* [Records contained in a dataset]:
#####

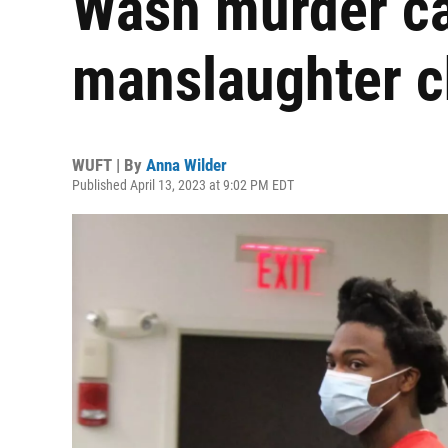
Wash murder cas
manslaughter c
WUFT | By
Anna Wilder
Published April 13, 2023 at 9:02 PM EDT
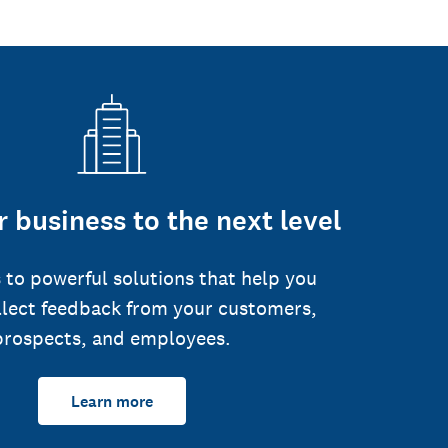
 business to the next level
 to powerful solutions that help you
llect feedback from your customers,
prospects, and employees.
Learn more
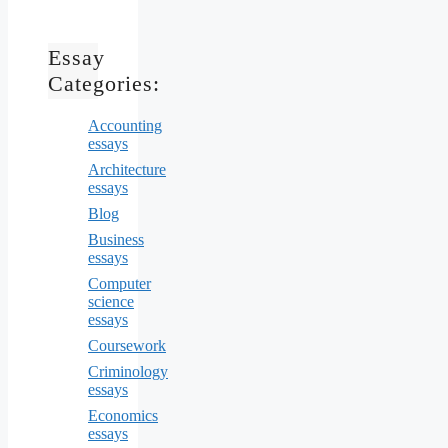
Essay
Categories:
Accounting
essays
Architecture
essays
Blog
Business
essays
Computer
science
essays
Coursework
Criminology
essays
Economics
essays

#####

* [What the task requires]:
Give back every record above word for word; the pictures have no place in it.

* [Expected answer]:
Wash murder cas
manslaughter c
WUFT | By
Anna Wilder
Published April 13, 2023 at 9:02 PM EDT
 business to the next level
 to powerful solutions that help you
llect feedback from your customers,
prospects, and employees.
Learn more
Essay
Categories:
Accounting
essays
Architecture
essays
Blog
Business
essays
Computer
science
essays
Coursework
Criminology
essays
Economics
essays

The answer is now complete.